The Case for Deregulation
We probably all agree, to varying degrees, on the need for a full deregulation of the Premium Motor Spirit (popularly known as petrol) portion of Nigeria’s downstream petroleum sector. Economists, industry analysts and global lenders alike continue to make the case for removing the current government price controls and allowing market forces to determine the price of petrol at filling station pumps.
As the theory goes, a deregulated environment will allow for cost-reflective pricing, which will attract investment inflows for petroleum downstream sector growth, resulting in the much-needed competition that will ultimately drive down pump prices. No more subsidies. No more crude swaps and NNPC accounting losses. No more fuel queues. All problems solved, it would appear…
The Problem with Deregulation
According to recent claims by sector participants, the landing price of PMS, based on current global crude oil prices with all pricing elements including (regulated) margins considered, is about N171, a 20% increase from current pump prices. This can be expected to rise even further if, driven by ongoing and anticipated geo-political events, global crude oil prices maintain their current upward trajectory.
The immediate effects of a 20% or higher increase in PMS pump prices on living costs for Nigerians will not be cursory, and will almost certainly reverse the celebrated downward inflation trends that we have seen for the last few months, resulting in considerable economic hardship for an already struggling populace.
Refining capacity is not something that is acquired overnight, and the gains of deregulation may not be fully realised for another 3 years at the earliest. The direct political ramifications of a fuel price increase one year to the general elections amidst the absence or insufficiency of social safety nets are not hard to imagine.

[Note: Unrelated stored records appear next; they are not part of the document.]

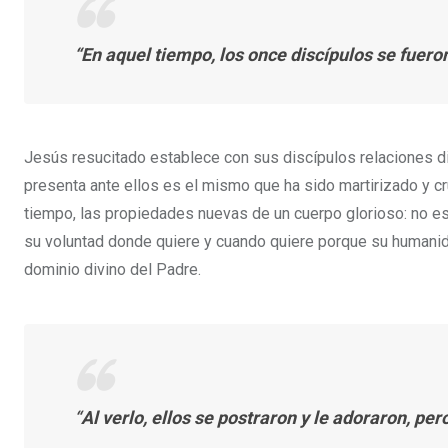
“En aquel tiempo, los once discípulos se fueron
Jesús resucitado establece con sus discípulos relaciones dir
presenta ante ellos es el mismo que ha sido martirizado y c
tiempo, las propiedades nuevas de un cuerpo glorioso: no es
su voluntad donde quiere y cuando quiere porque su humanida
dominio divino del Padre.
“
Al verlo, ellos se postraron y le adoraron, pe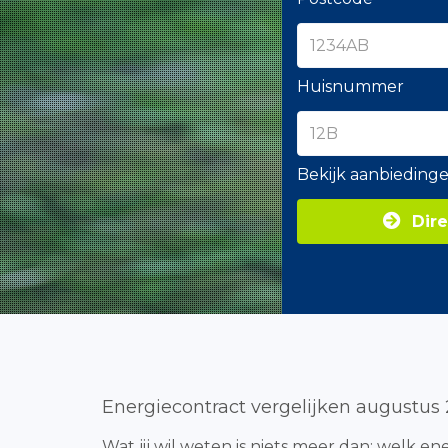
Huisnummer
Bekijk aanbieding
Dire
Energiecontract vergelijken augustus
Wat jij wil weten is niets meer dan: welk e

I summarise the problem with immediate deregulation using the analogy of trying to perform a major surgical operation on an unstable patient (e.g. high blood pressure). The operation may be necessary and will probably enhance the length and quality of life of the patient, but you run the (unacceptable) risk of the patient not even surviving the procedure!
The one thing to do before Deregulation
If we could find a way to build a hedge against fuel prices, for the majority of Nigerians, perhaps then we could deregulate and have a much better chance of surviving the potential difficult period between deregulation and the time when we can fully reap its benefits.
I believe that this hedge is mass transportation.
The government needs to give immediate and urgent attention to inter and intra-state mass transportation infrastructure. Further to the rail projects currently being undertaken, a clear regulatory framework is needed to attract private sector investment to rail and the inland waterways. Fuel price increases will have a considerable lesser effect on hundreds of people ‘sharing’ a single train locomotive, ferry or large bus than on an individual vehicle owner or 12–18 people sharing a ‘danfo’.
Considering Lagos State’s share of daily PMS consumption (25% of Nigerian vehicles are in Lagos), the existing BRT (Bus rapid transit) initiative, ongoing light rail projects and planned large-scale rollout of mass transit buses are a step in the right direction, and this needs to scale nationwide.
Ultimately, the goal should be, to make it unnecessary for commuters to drive an individual vehicle. The closer we get to positioning efficient mass transit as a viable alternative to driving and fuelling our individual vehicles, the sooner we can consider the ‘safe’ deregulation of petrol prices.